Resource sector underinvestment: Rio Tinto - iMINCO Mining Training Information

Resource sector underinvestment: Rio Tinto

The resource sector is going gangbusters, and while that throws up a challenge for businesses exposed to it, it is at least a known challenge: how to engage with the boom before the miners get their act together and lift supply to a point where prices moderate.

Rio Tinto chief executive Tom Albanese summed it up at Rio’s annual meeting in London on Thursday night when he said miners were paying the price for years of underinvestment before the boom.

They did not do enough exploration, did not train enough people, did not really consider basically that demand might keep surging. It did, and while the boom is mature, it’s continuing under the pull of China’s transformation into an industrialised consumer economy.

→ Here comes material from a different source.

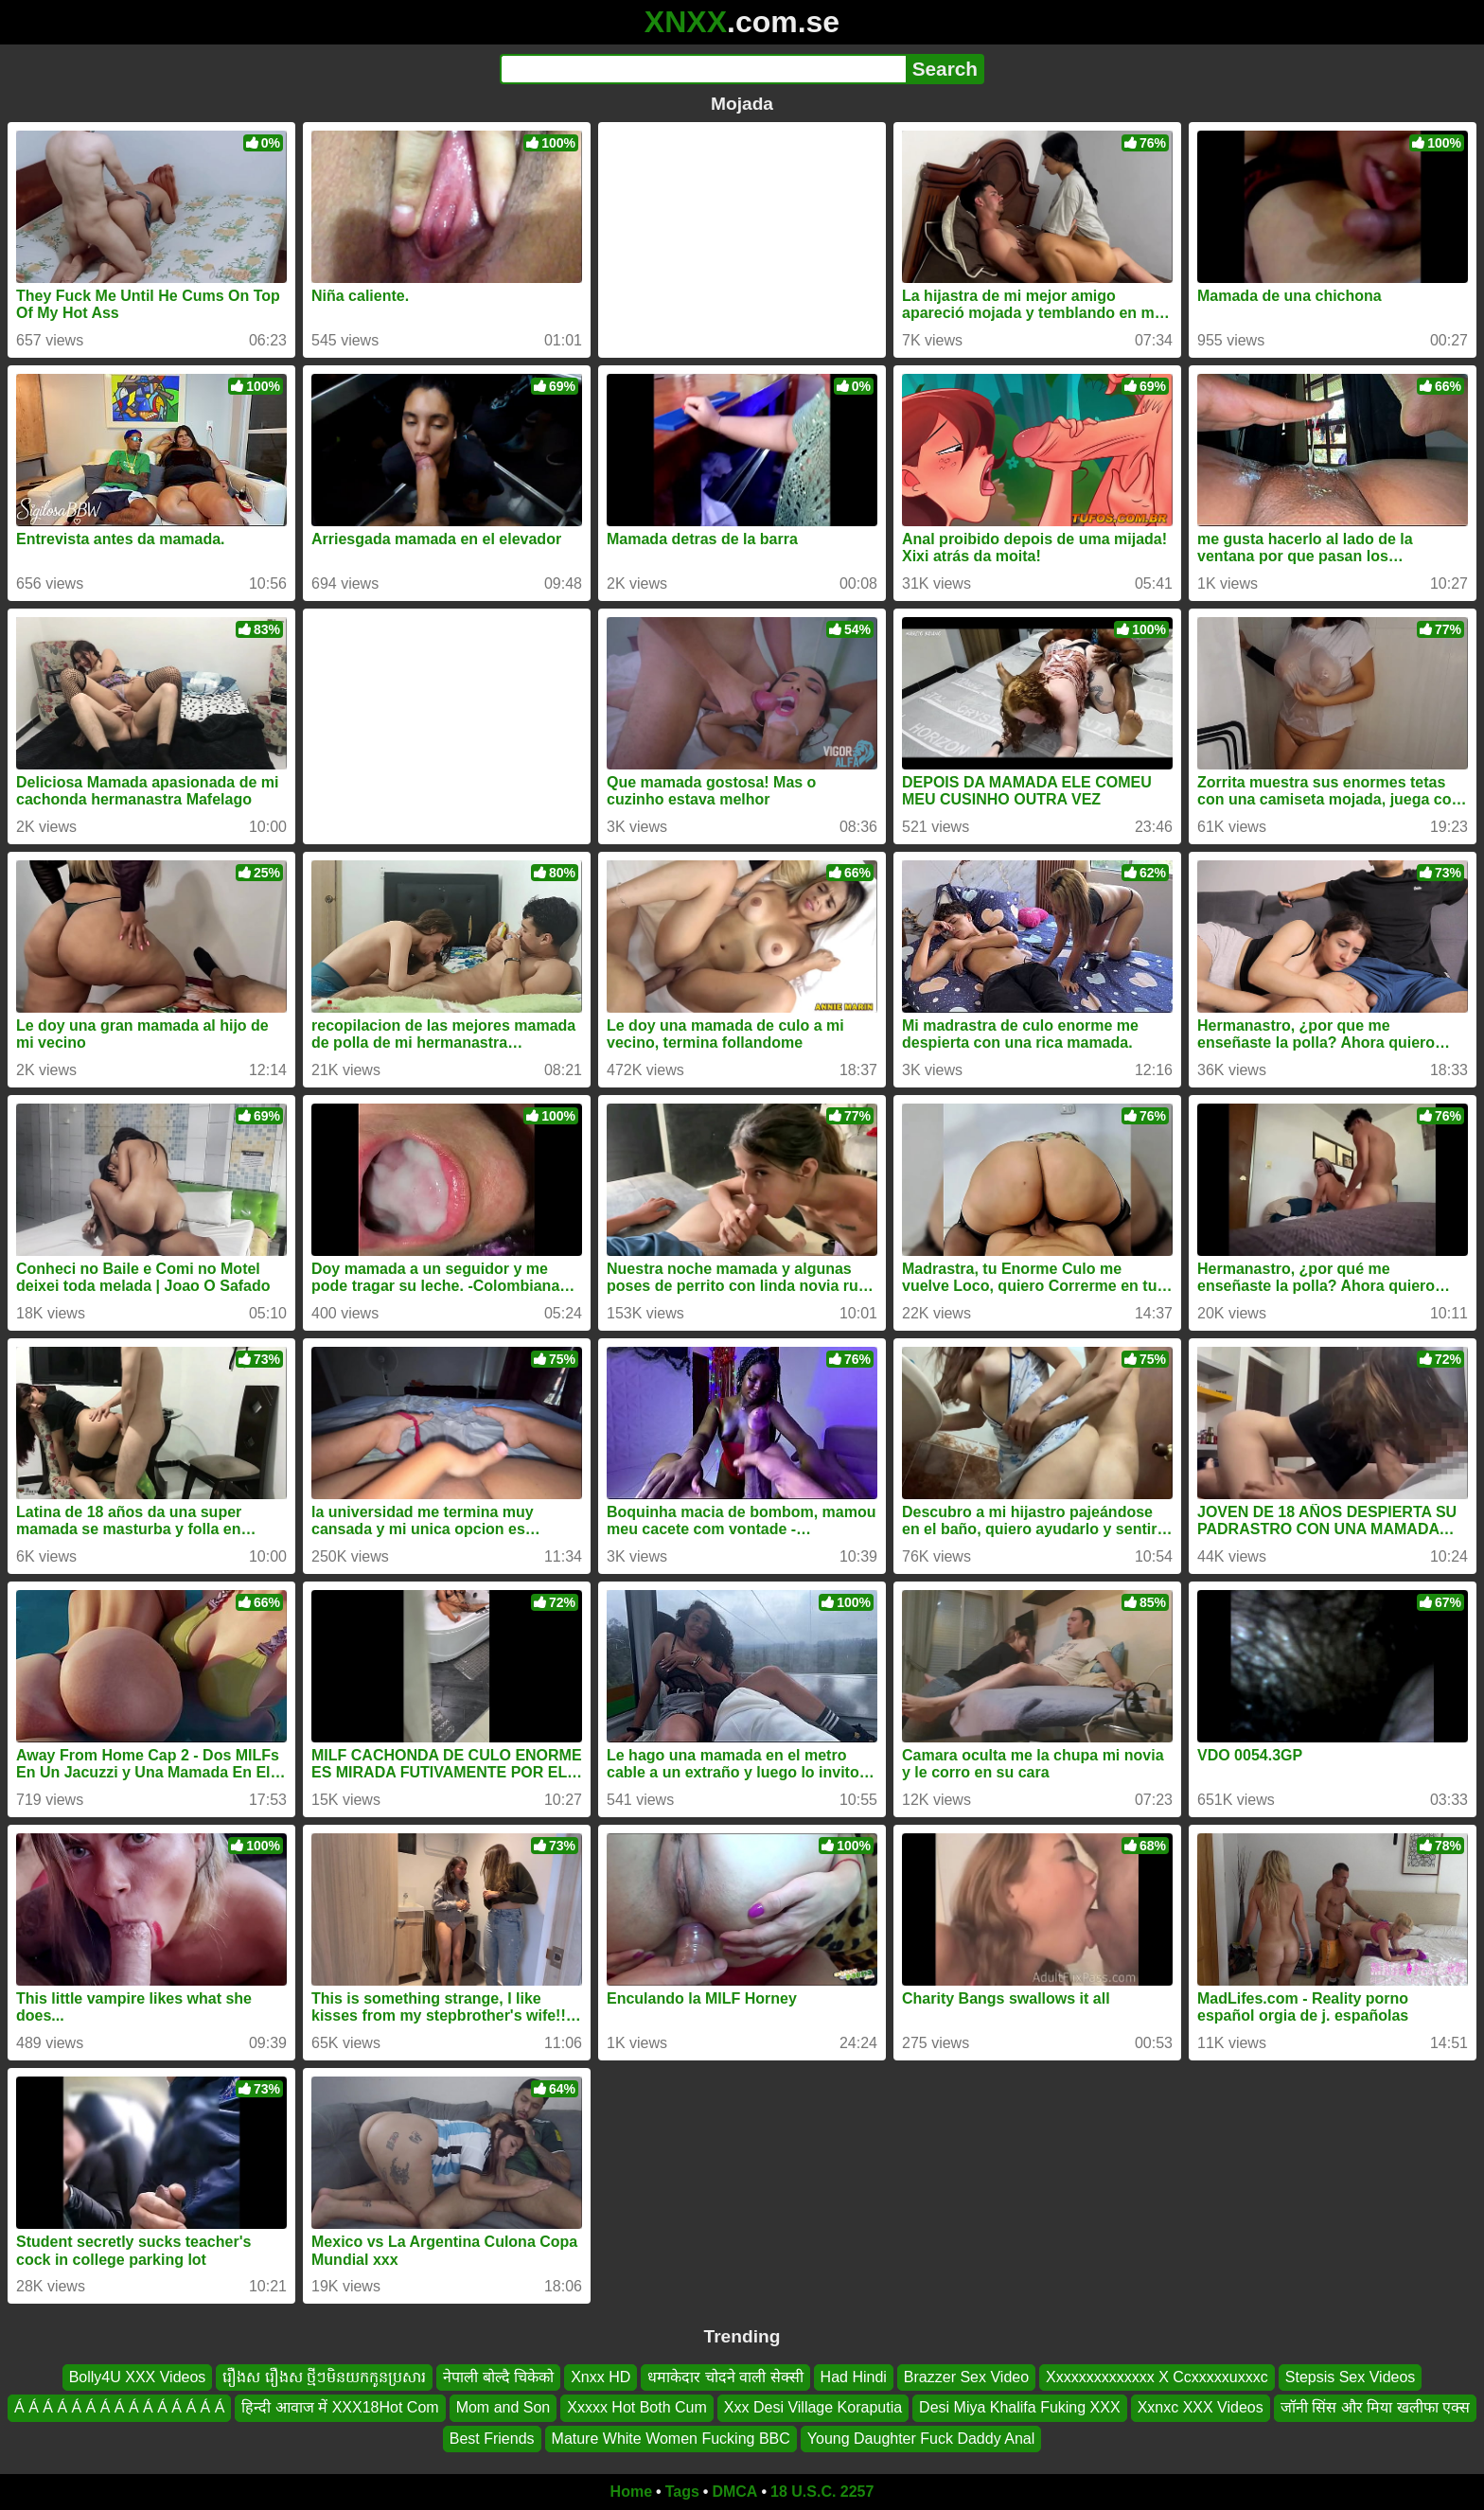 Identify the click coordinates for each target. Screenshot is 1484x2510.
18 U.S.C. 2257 (822, 2491)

Albanese told Rio’s shareholders that the boom that China is leading means the world is probably going to consume as much copper in the next 30 years as it did in the past 10,000 years, and in a New York speech this week Reserve Bank governor Glenn Stevens offered some statistics of his own.

China has lifted its share of global economic output from less than 4 per cent in 1990 to 13 per cent, and between 1990 and 2009 it lifted the employed population by 130 million – to 780 million – close to the total number of employed workers in the US.

China produced about 50 million tonnes of steel in 1990. Now it produces that much every month, nine times more than the US and more than the rest of the world combined. Almost all of it is for domestic consumption in the biggest building and infrastructure expansion in history. Electricity generation has also tripled in a decade, to the point where China generates more power than the European Union.

Huge surge in demand from China

This unprecedented and, for the miners, unplanned-for surge in demand has resulted in serious supply bottlenecks, not just for the commodities themselves, but for the resources miners need if they are to locate, define and extract them.

Financing development is no longer a prime issue, Albanese told the annual meeting. Instead, Rio is finding itself in intense competition for increasingly scarce human and mineral resources, particularly in commodity hot spots like the Pilbara iron ore province in Australia’s north-west.